Thomas Drake, born 1957, is a former senior executive at the US National Security Agency who blew the whistle on a multi-billion dollar program fraud and cover up as well as the NSA's secret unlawful surveillance program. The US Department of Justice prosecuted and indicted him under the World War I-era Espionage Act in April, 2010, under 10 felony counts including that he "mishandled documents". The case against him ultimately collapsed. He eventually pled to one misdemeanor count for exceeding authorized use of a computer. He is a former airborne crypto-linguist and electronic warfare mission crew supervisor. From 1991-1998 he worked at Booz Allen Hamilton as a management, strategy and technology consultant and software quality engineer. In 2011, Drake became the recipient of the Ridenhour Truth-Telling Prize and co-recipient of the Sam Adams Award. He holds a Bachelor's and two Master's degrees as well as numerous graduate certificates.

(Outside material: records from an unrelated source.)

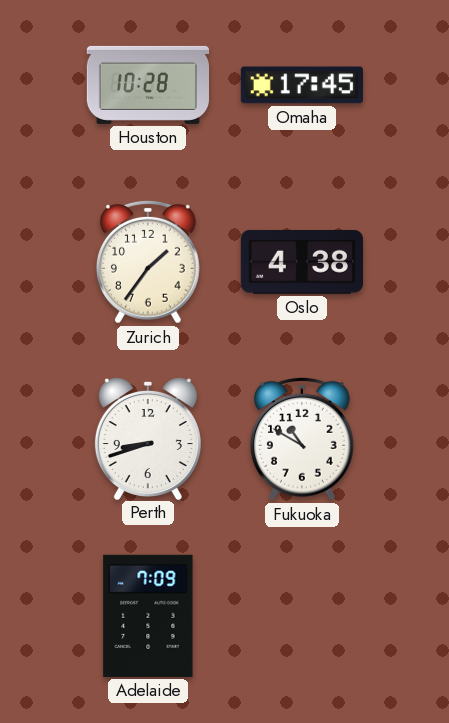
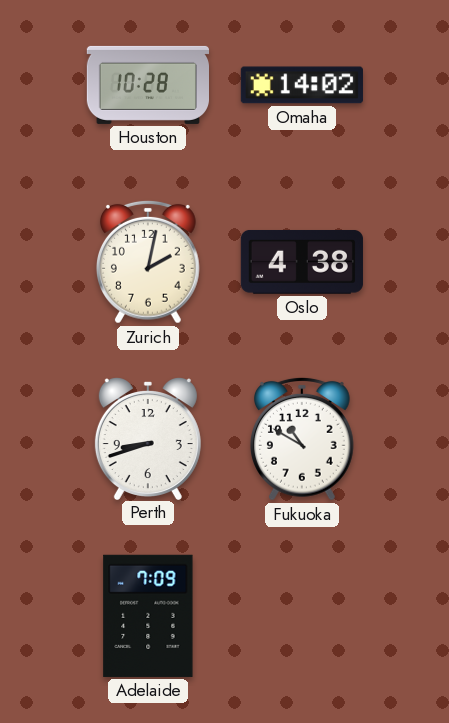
Omaha: 17:45 -> 14:02
Zurich: 1:36 -> 2:02
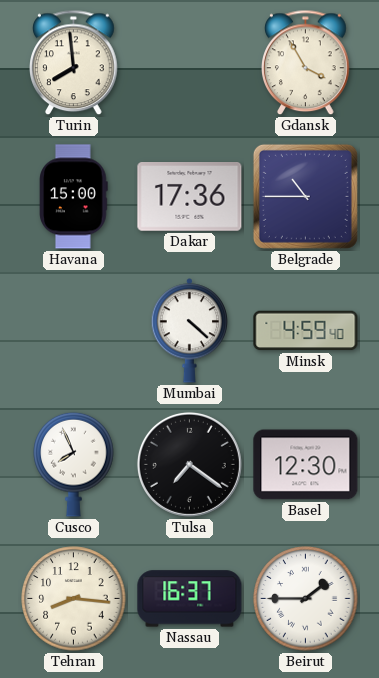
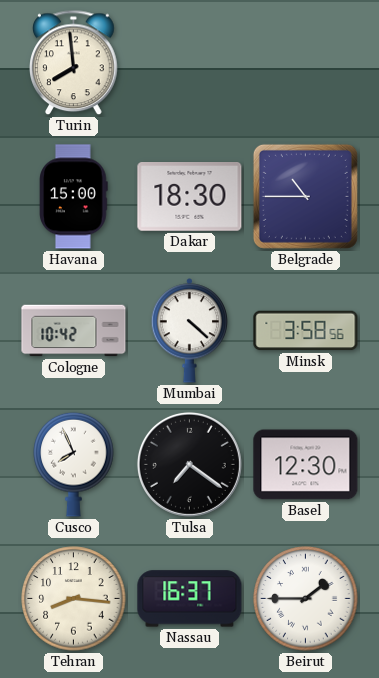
Gdansk: 3:55 -> none
Dakar: 17:36 -> 18:30
Cologne: none -> 10:42
Minsk: 4:59 -> 3:58
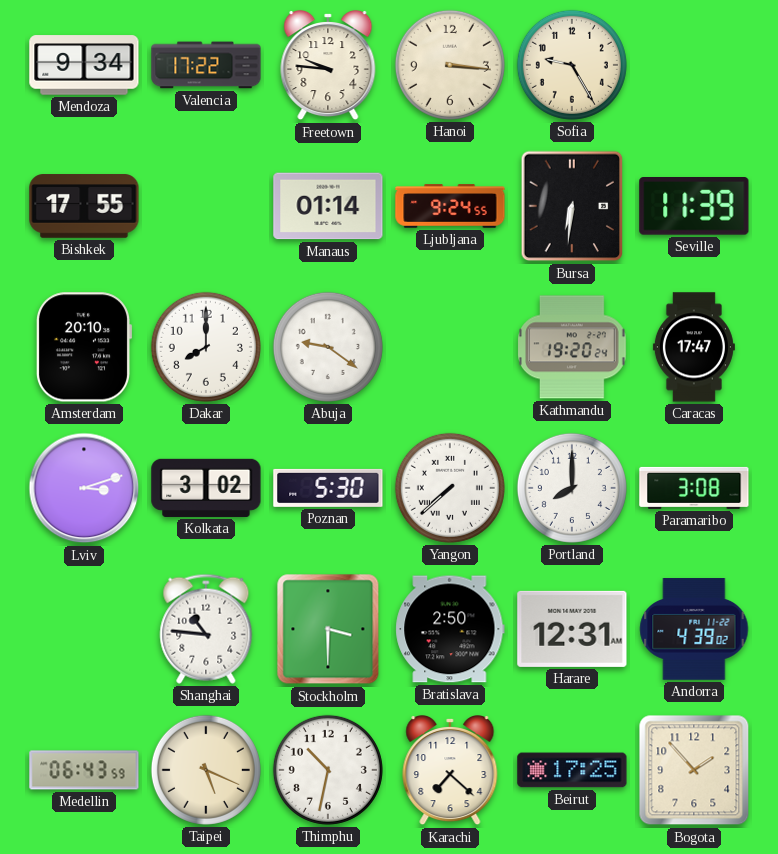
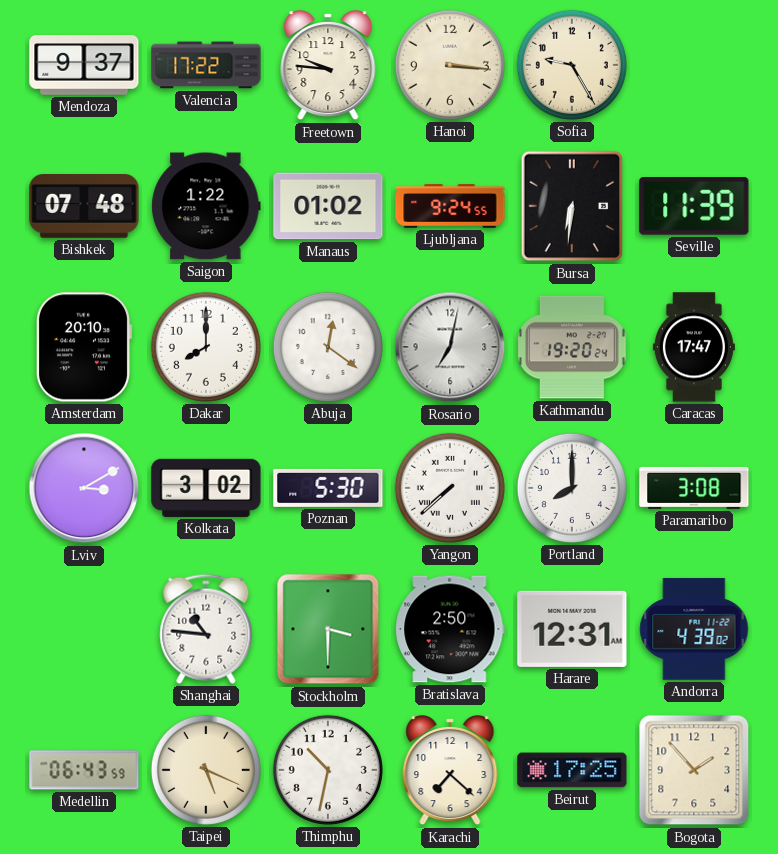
Mendoza: 9:34 -> 9:37
Bishkek: 17:55 -> 07:48
Saigon: none -> 1:22
Manaus: 01:14 -> 01:02
Abuja: 9:21 -> 12:21
Rosario: none -> 7:02
Lviv: 3:12 -> 3:10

Lars Schall: Thomas, the first question that I would have for you is, why did you a) join the Signal Intelligence Directorate of the US National Security Agency in late summer 2001; and b) leave the NSA in 2008?
Thomas Drake: Well, between those two dates a lot happened. I joined NSA in 2001 as a result of a special outside hiring program that was led by then director Michael Hayden, a director of NSA during the 2000 period. There had been a lot of pressure even in the late '90s. The NSA was growing increasingly irrelevant and having great difficulty keeping up with the challenges of the digital age, and a number of stakeholders, particularly Congress, began placing a lot of pressure on NSA to hire outsiders - people who had not grown up at NSA, had not been promoted at NSA, people who came from other parts of government but particular came from outside of government, even if they had government experience, but people that were not embedded, as they say, in the culture - and so about a dozen of us [were ultimately hired] after going through a formal application for jobs that had actually been advertised in a number of the leading newspapers across the United States.